[Start of section]

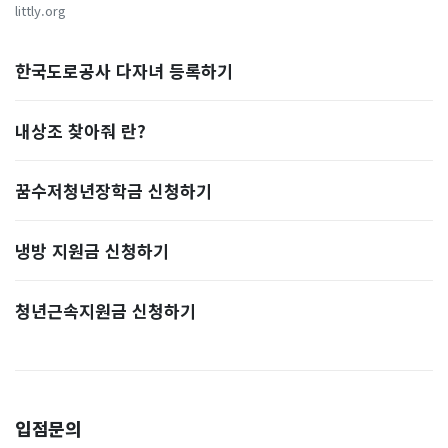
littly.org
한국도로공사 다자녀 등록하기
내상조 찾아줘 란?
꿈수저청년장학금 신청하기
냉방 지원금 신청하기
청년근속지원금 신청하기
입점문의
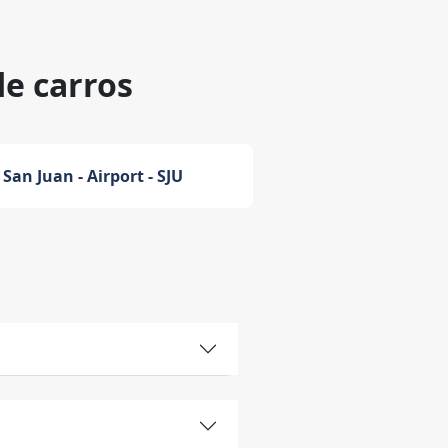
de carros
San Juan - Airport - SJU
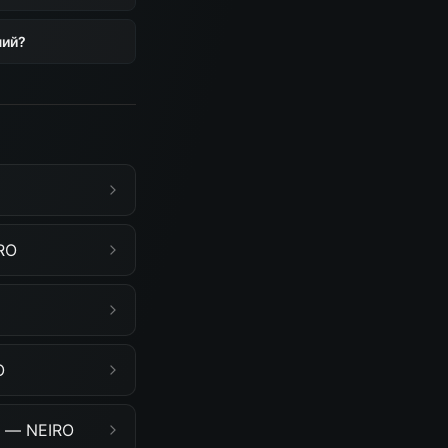
ний?
RO
O
я — NEIRO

[End of section]

Action item
All that's required is the material above repeated exactly, minus any picture.

The answer
littly.org
한국도로공사 다자녀 등록하기
내상조 찾아줘 란?
꿈수저청년장학금 신청하기
냉방 지원금 신청하기
청년근속지원금 신청하기
입점문의
de carros
San Juan - Airport - SJU
ний?
RO
O
я — NEIRO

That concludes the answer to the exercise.